Post by Nick Sevilla » Sun Oct 07, 2018 7:15 pm

Hi,

Unless you have a lot of unbalanced / funky / ancient equipment, you will not be needing this ground wire.

Also, this type of grounding scheme is mainly used in old recording studios, where the console was connected
to this type of patchbay, and an actual technical engineer was responsible for making sure it did not make noise.

So, you need to understand what these things are first:

1. Star configuration grounding scheme. This is a type of ground wiring scheme, where there is ONLY one point at which ONE wire touches GROUND. Every piece of equipment "floats" their own internal ground, and uses the one through the patchbay, for their audio signal. This is useful for older and newer equipment when connected together. MOST modern equipment (les than 15 years old or so), uses a different grounding scheme where their audio and power grounds are separated, or isolated. So those do not need this sort of patchbay.

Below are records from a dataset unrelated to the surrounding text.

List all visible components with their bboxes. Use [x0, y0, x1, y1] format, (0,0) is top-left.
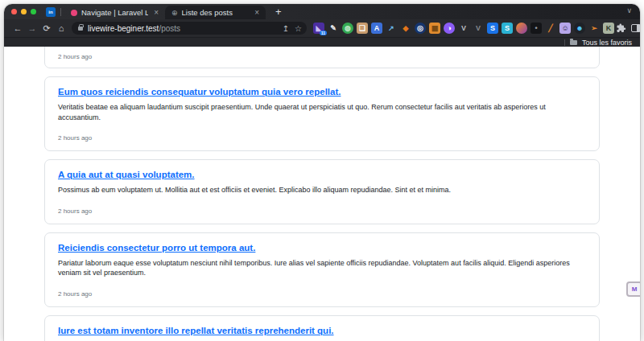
- flame-circle-icon[interactable]: [516, 23, 527, 34]
- extensions-puzzle-icon[interactable]: [617, 23, 626, 33]
- tab-liste-des-posts[interactable]: ⊕ Liste des posts ×: [165, 6, 266, 19]
- new-tab-button[interactable]: +: [272, 6, 285, 18]
- post-title-link[interactable]: Eum quos reiciendis consequatur voluptat…: [58, 86, 586, 98]
- posts-container: 2 hours ago Eum quos reiciendis consequa…: [44, 47, 600, 341]
- reload-button[interactable]: ⟳: [39, 23, 54, 34]
- v-filled-icon[interactable]: V: [458, 23, 469, 34]
- black-dot-icon[interactable]: •: [530, 23, 542, 34]
- post-card: Iure est totam inventore illo repellat v…: [44, 315, 600, 341]
- bird-icon[interactable]: ➢: [588, 23, 600, 34]
- post-timestamp: 2 hours ago: [58, 134, 92, 142]
- url-path: /posts: [159, 24, 180, 33]
- post-title-link[interactable]: A quia aut at quasi voluptatem.: [58, 169, 586, 181]
- home-button[interactable]: ⌂: [54, 23, 68, 33]
- share-icon[interactable]: ↥: [283, 24, 289, 33]
- tab-title: Navigate | Laravel Livewire: [81, 8, 148, 17]
- floating-extension-widget[interactable]: M: [626, 281, 640, 297]
- metamask-fox-icon[interactable]: ◆: [400, 23, 411, 34]
- translate-icon[interactable]: A: [371, 23, 382, 34]
- post-card-partial: 2 hours ago: [44, 47, 600, 68]
- post-title-link[interactable]: Reiciendis consectetur porro ut tempora …: [58, 242, 586, 254]
- bookmarks-folder-icon: [570, 40, 577, 45]
- retro-grid-icon[interactable]: ▦: [429, 23, 440, 34]
- pinned-tab-linkedin[interactable]: in: [46, 7, 56, 17]
- orange-pen-icon[interactable]: ╱: [545, 23, 556, 34]
- zoom-window-button[interactable]: [31, 9, 36, 14]
- k-sage-icon[interactable]: K: [603, 23, 614, 34]
- post-timestamp: 2 hours ago: [58, 290, 92, 298]
- tab-divider: [60, 8, 61, 16]
- eyedropper-icon[interactable]: ✎: [328, 23, 339, 34]
- widget-glyph: M: [632, 286, 638, 293]
- side-panel-icon[interactable]: [631, 24, 640, 32]
- browser-window: in Navigate | Laravel Livewire × ⊕ Liste…: [4, 4, 640, 341]
- address-bar[interactable]: livewire-beginer.test/posts ↥ ☆: [72, 22, 307, 35]
- chevron-down-icon[interactable]: ∨: [626, 6, 632, 14]
- tab-title: Liste des posts: [182, 8, 250, 17]
- url-text: livewire-beginer.test/posts: [88, 24, 277, 33]
- s-teal-icon[interactable]: S: [502, 23, 513, 34]
- forward-button[interactable]: →: [25, 23, 39, 33]
- close-tab-icon[interactable]: ×: [253, 9, 261, 17]
- minimize-window-button[interactable]: [21, 9, 27, 14]
- bookmarks-bar: Tous les favoris: [4, 37, 640, 47]
- tab-navigate-laravel-livewire[interactable]: Navigate | Laravel Livewire ×: [64, 6, 165, 19]
- tab-strip: in Navigate | Laravel Livewire × ⊕ Liste…: [4, 4, 640, 19]
- bookmark-star-icon[interactable]: ☆: [295, 24, 302, 33]
- s-blue-icon[interactable]: S: [487, 23, 498, 34]
- bookmarks-divider: [564, 39, 565, 46]
- globe-favicon: ⊕: [171, 10, 178, 16]
- post-timestamp: 2 hours ago: [58, 207, 92, 215]
- copy-docs-icon[interactable]: ❏: [357, 23, 368, 34]
- post-card: A quia aut at quasi voluptatem. Possimus…: [44, 159, 600, 224]
- lock-icon: [78, 27, 83, 31]
- linkedin-tool-icon[interactable]: ◣11: [313, 23, 324, 34]
- extensions-row: ◣11✎◍❏A↗◆◎▦◑VVSS•╱☺☻➢K: [313, 23, 614, 34]
- record-circle-icon[interactable]: ◎: [415, 23, 426, 34]
- post-body: Possimus ab eum voluptatem ut. Mollitia …: [58, 185, 586, 195]
- share-export-icon[interactable]: ↗: [386, 23, 397, 34]
- close-window-button[interactable]: [11, 9, 17, 14]
- post-card: Eum quos reiciendis consequatur voluptat…: [44, 76, 600, 151]
- lavender-face-icon[interactable]: ☺: [559, 23, 571, 34]
- post-body: Pariatur laborum eaque esse voluptatum n…: [58, 258, 586, 278]
- v-outline-icon[interactable]: V: [473, 23, 484, 34]
- extension-badge: 11: [320, 31, 327, 35]
- post-timestamp: 2 hours ago: [58, 53, 92, 61]
- traffic-lights: [11, 9, 36, 14]
- livewire-favicon: [71, 10, 77, 16]
- all-bookmarks-button[interactable]: Tous les favoris: [582, 39, 632, 47]
- browser-toolbar: ← → ⟳ ⌂ livewire-beginer.test/posts ↥ ☆ …: [4, 19, 640, 37]
- page-content: 2 hours ago Eum quos reiciendis consequa…: [4, 47, 640, 341]
- close-tab-icon[interactable]: ×: [152, 9, 160, 17]
- post-card: Reiciendis consectetur porro ut tempora …: [44, 232, 600, 307]
- green-globe-icon[interactable]: ◍: [342, 23, 353, 34]
- alien-circle-icon[interactable]: ☻: [574, 23, 585, 34]
- back-button[interactable]: ←: [10, 23, 25, 33]
- purple-swirl-icon[interactable]: ◑: [444, 23, 455, 34]
- post-body: Veritatis beatae ea aliquam laudantium s…: [58, 102, 586, 122]
- linkedin-icon: in: [48, 10, 52, 14]
- post-title-link[interactable]: Iure est totam inventore illo repellat v…: [58, 325, 586, 337]
- url-host: livewire-beginer.test: [88, 24, 159, 33]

2. Ground potential. Depending on the equipment, different gauge wire and also different way of getting to ground are used. Which causes some equipment to "go faster to ground" than others. This is what causes a lot of hum problems in studios. Some equipment hold a small charge, which then causes hum. Thus this type of patchbay, where all the grounds come here and get dealt with.

Depending on your studio configuration, you pay have to either keep this patchbay as is (how are your other patchbays?) or you may have to go through it an remove the entire ground wire, thus making it a regular, non star ground patchbay.